From 1957 through 2022, 10 billion HDD units were shipped with total revenues over the same period of over US$1 trillion (US$1,000 billion). The peak revenue in 2012 was about US$37 billion and since 2014 the HDD industry total revenue has been between US$30 billion and US$20 billion generally trending downward.

At the same time, except for the storage recession through a good part of 2022 and all of 2023, HDD prices have been generally increasing as shipments for legacy enterprise, consumer, and computer applications have been displaced by SSDs and as high-capacity enterprise HDDs have grown in total HDD market share. In 2022, HDD total shipments were 172 million units and US$20.4 billion. We estimate that unit shipments in 2023 would total about 127 million units with total revenues less than US$14 billion. Total estimated HDD capacity shipments were a bit less than 900 Exabytes in 2023.

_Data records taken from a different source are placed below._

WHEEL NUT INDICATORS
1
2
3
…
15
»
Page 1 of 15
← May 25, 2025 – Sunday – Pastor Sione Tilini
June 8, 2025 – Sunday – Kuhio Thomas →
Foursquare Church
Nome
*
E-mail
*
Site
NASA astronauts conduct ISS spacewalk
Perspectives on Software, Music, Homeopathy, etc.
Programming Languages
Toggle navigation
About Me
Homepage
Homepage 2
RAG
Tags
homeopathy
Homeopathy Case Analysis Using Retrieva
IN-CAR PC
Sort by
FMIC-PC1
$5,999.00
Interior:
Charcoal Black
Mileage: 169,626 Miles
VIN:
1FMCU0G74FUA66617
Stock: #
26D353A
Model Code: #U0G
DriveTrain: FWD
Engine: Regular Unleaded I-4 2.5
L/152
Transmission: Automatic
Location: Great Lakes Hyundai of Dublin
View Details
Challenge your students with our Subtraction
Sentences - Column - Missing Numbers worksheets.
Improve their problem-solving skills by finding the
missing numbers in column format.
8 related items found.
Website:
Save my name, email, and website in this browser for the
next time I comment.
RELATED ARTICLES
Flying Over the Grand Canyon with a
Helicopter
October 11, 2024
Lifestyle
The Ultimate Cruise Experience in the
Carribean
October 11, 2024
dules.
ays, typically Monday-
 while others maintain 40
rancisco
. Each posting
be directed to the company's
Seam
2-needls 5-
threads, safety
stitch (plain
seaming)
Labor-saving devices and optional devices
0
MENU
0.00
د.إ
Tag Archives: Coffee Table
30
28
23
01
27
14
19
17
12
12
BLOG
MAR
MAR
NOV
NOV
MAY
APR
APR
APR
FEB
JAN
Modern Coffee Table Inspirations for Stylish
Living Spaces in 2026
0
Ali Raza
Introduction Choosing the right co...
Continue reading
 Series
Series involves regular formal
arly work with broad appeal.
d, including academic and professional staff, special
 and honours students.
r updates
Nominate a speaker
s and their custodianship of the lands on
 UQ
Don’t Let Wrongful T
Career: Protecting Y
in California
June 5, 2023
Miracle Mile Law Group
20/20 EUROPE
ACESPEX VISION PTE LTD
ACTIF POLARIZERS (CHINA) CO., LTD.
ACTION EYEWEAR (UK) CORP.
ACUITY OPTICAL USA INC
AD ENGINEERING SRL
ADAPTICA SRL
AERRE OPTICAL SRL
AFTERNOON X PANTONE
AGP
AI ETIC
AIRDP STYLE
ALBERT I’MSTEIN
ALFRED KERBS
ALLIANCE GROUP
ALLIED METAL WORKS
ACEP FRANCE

Our expectations are that increasing demand for storage for AI and other applications and reduced inventories of storage products from that pandemic at customers will drive demand for digital storage of all types in 2024. We are already seeing signs of a recovery in the NAND flash and SSD market going into 2024 and we expect that HDDs will also see increased demand in this year.

The HDD industry experienced revenue growth from its start in 1956 until a peak in 2012. Since that peak HDD revenues and unit shipments have declined. 2024 projections are for 127 million units shipped with industry revenues of less than US$14 billion and total storage capacity shipments of a bit less than 900 Exabytes.